2018-2019 Fellows Announced

June 14, 2018

Martin Jean, director of the Yale Institute of Sacred Music, has announced that seven fellows will be joining its interdisciplinary community for the 2018–2019 year.

ISM Fellows in Sacred Music, Worship, and the Arts are scholars, religious leaders, or artists at all career stages whose work is in or is turning toward the fields of sacred music, liturgical/ritual studies, or religion and the arts. The fellows have numerous opportunities to share their work with the community and to teach, as well as to work on their individual projects using Yale’s vast resources. Following in the footsteps of previous classes of ISM fellows, the 2018–2019 group represents a cross-section of cultures and disciplines.

Ireri Chávez-Bárcenas received her Ph.D. in musicology and certificate in Latin American Studies from Princeton University in May 2018. During her fellowship year, she will expand and revise her dissertation, “Singing in the City of Angels: Race, Identity, and Devotion in Early Modern Puebla de los Ángeles,” for publication. Her work analyzes the performance of villancicos within the institutional and social fabric of Puebla, and develops a new methodology for the study of function, meaning, and transmission of the vernacular song tradition in the Spanish empire. Following her fellowship year, she will join the faculty of Bowdoin College as assistant professor of music.

Matthew Isaac Cohen is professor of international theatre and the director of the Centre for Asian Theatre and Dance at Royal Holloway, University of London. With a Ph.D. in anthropology from Yale and having recently worked as a visiting senior fellow to research and curate the Dr. Walter Angst and Sir Henry Angest Collection of Indonesian Puppets at the Yale University Art Gallery, he is no stranger. During his fellowship year, Cohen will build on earlier work on the collection to produce a book to function as a catalogue of the collection and a visual history of the art form.

Ashon Crawley, assistant professor of religious studies and African American and African Studies at the University of Virginia, will work on a book project entitled “Made Instrument: Polyphonic Intention,” which will consider the ways the Hammond B-3 organ model provides noise, vibration, and resonance for Black Christian communities. The work will place the instrument in the genealogy and tradition of Black sacred music practices, and explore how the usage of the Hammond organ has become a sonic foundation for liturgical performance and knowledge transmission.

Ephrem Aboud Ishac will spend 2018–2019 working on a project called “Searching for a Syriac Liturgical Identity,” which aims to construct a unified systematic liturgical methodology to provide currently lacking academic tools for the scholarly study of West Syriac liturgical documents and present a vision towards a proper liturgical reform in the Syrian Churches.
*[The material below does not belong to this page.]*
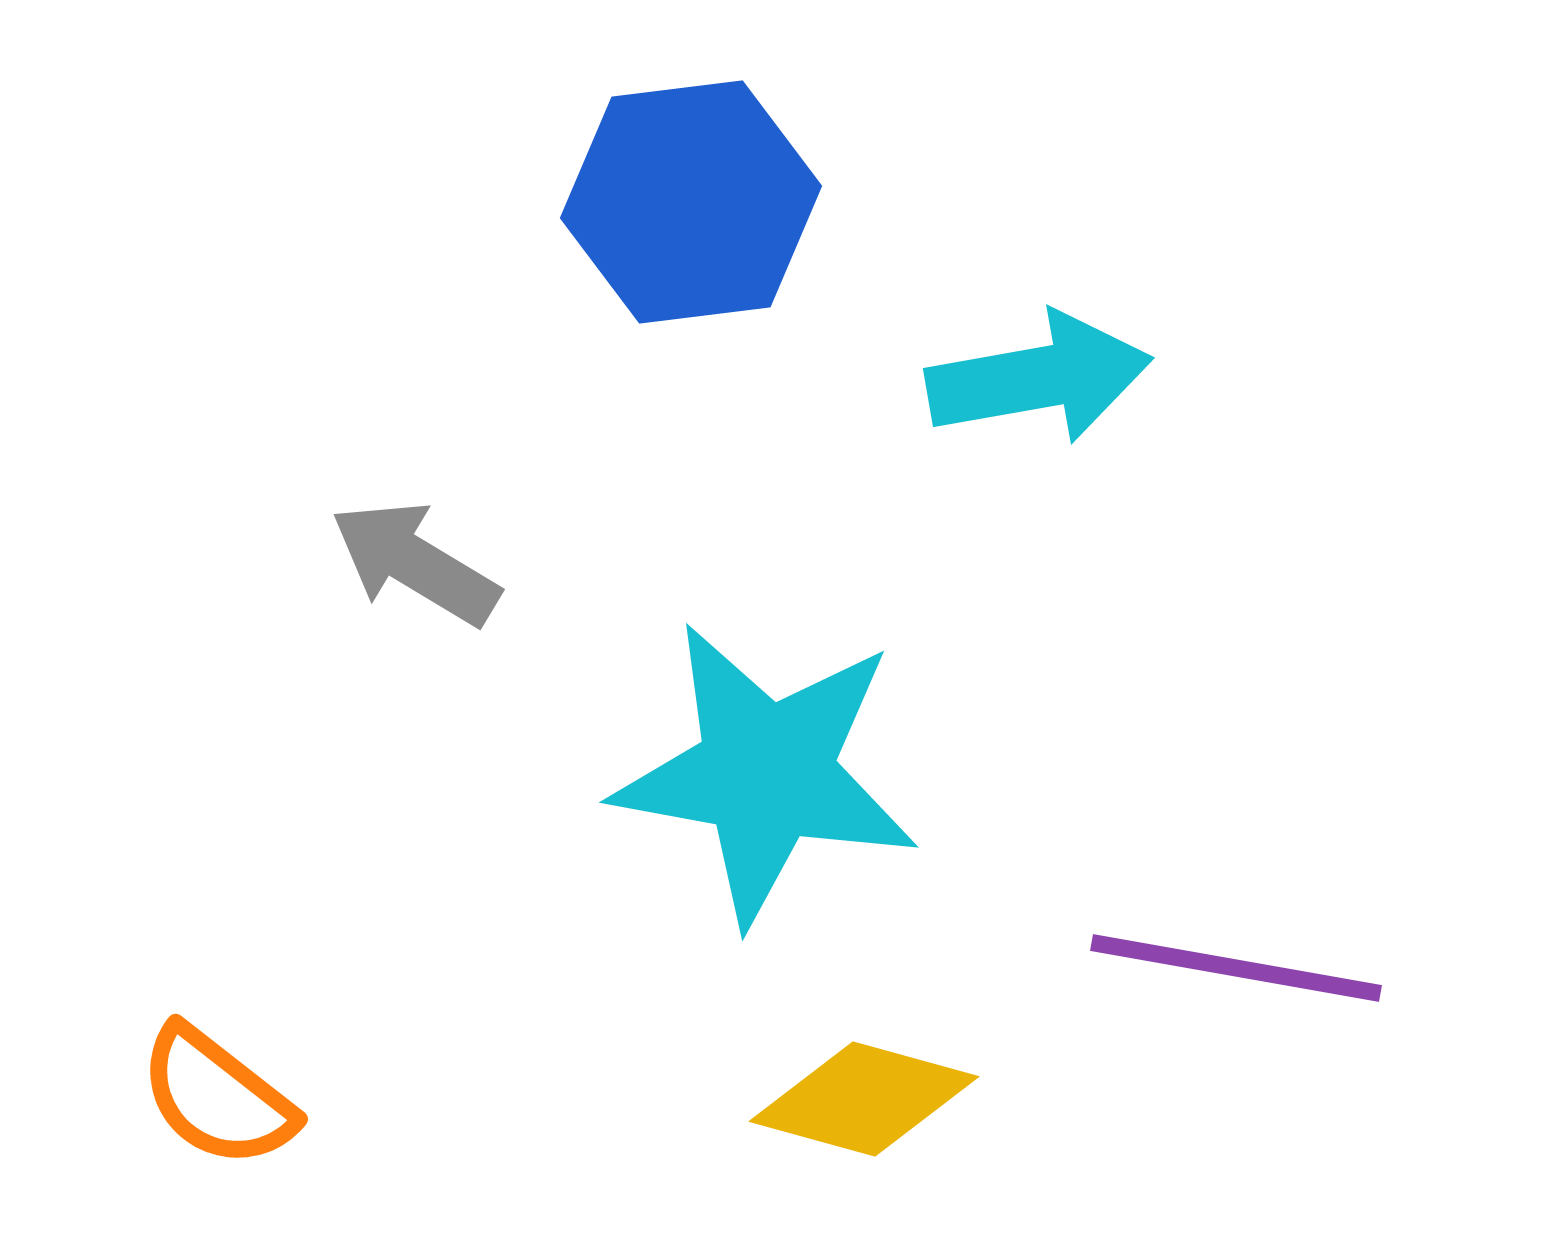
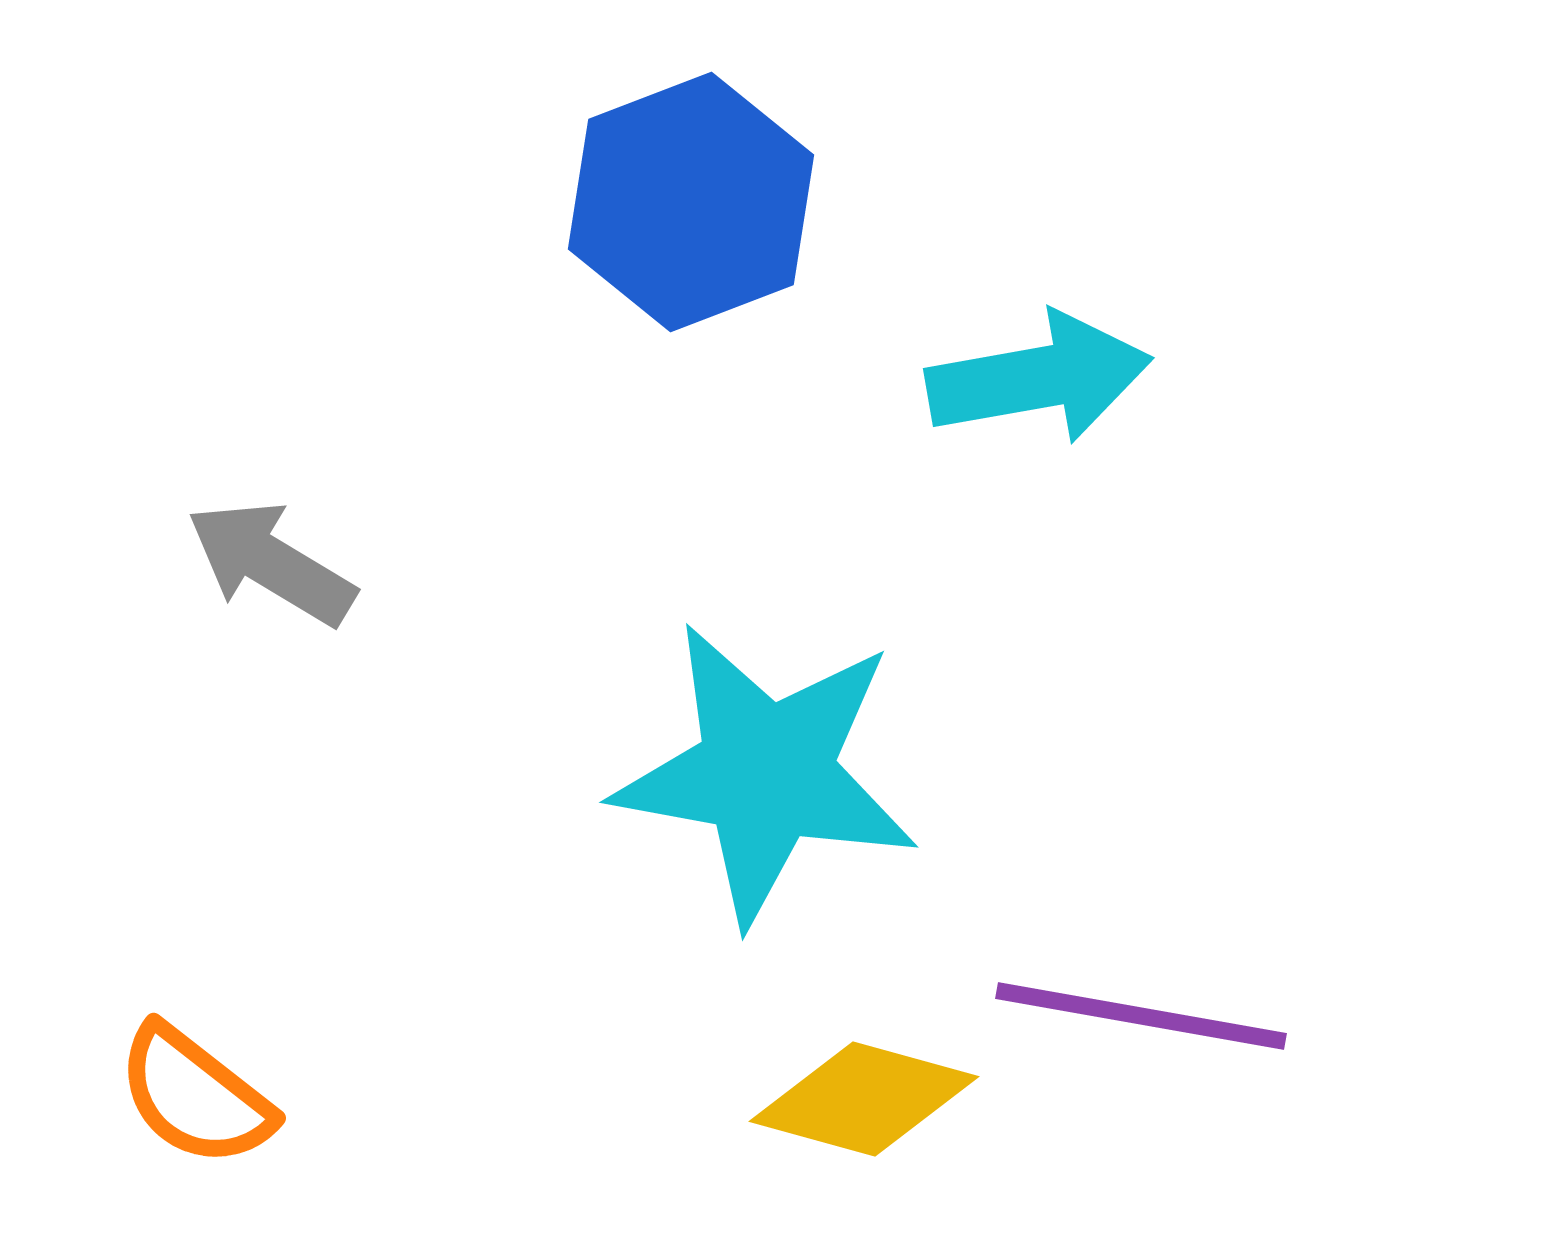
blue hexagon: rotated 14 degrees counterclockwise
gray arrow: moved 144 px left
purple line: moved 95 px left, 48 px down
orange semicircle: moved 22 px left, 1 px up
He joins the ISM as a postdoctoral associate in liturgical studies from the University of Graz (Austria), where he is a senior postdoctoral researcher at the VESTIGIA Manuscript Research Center, working on Syriac liturgical Anaphoras in manuscripts. He is also a lecturer on Syriac Liturgical Theology at Salzburg University (Austria) in addition to his current senior postdoctoral fellowship at the Fondazione per le Scienze Religiose Giovanni XXIII – Bologna (Italy).

Michelle Karnes is associate professor of English at the University of Notre Dame. She will spend the fellowship year finishing a book that studies medieval writings about marvels such as the evil eye and telekinesis. Exploring marvels in both natural philosophy and romance, in medieval Christianity and in medieval Islam, she argues that marvels define a space between truth and falsehood that is the distinctive home of both nature and fiction.

Kelsey Seymour will receive her Ph.D. in East Asian Languages and Civilizations from the University of Pennsylvania in June 2018. At Yale, she will expand her dissertation, “The Buddha’s Voice: Ritual Sound and Sensory Experience in Medieval Chinese Religious Practice,” and prepare it for publication. The project explores chanting practices surrounding Chinese Buddhist texts during the Six Dynasties and Tang periods, and how these sonic activities and aural experiences affected not only people’s religious lives in a ritual context, but also the larger role of chant in the lives of medieval Chinese Buddhists, both lay and monastic.

David Sperber is an art historian, art critic, and independent curator who is currently a research fellow at the David Hartman Center for Intellectual Leadership at the Shalom Hartman Institute in Jerusalem. He received his Ph.D. from the Department of Gender Studies at Bar-Ilan University in May 2018. At Yale his book project, entitled “Liberating Body, Earth, and God: Helène Aylon’s Jewish-Feminist Art in the United States, 1970–2017”, will explore the links between contemporary art, feminist thought and activism, and Judaism through an analysis of the social and cultural significance of Aylon’s feminist art, and the charting of a broad theoretical framework for understanding a branch of contemporary art offering a feminist critique of the Jewish world including its rituals and institutions.

“The Institute is delighted to welcome these newest members of the community,” said Martin Jean. “We look forward to a rich and fruitful dialogue that reflects the breadth and diversity of our mission.”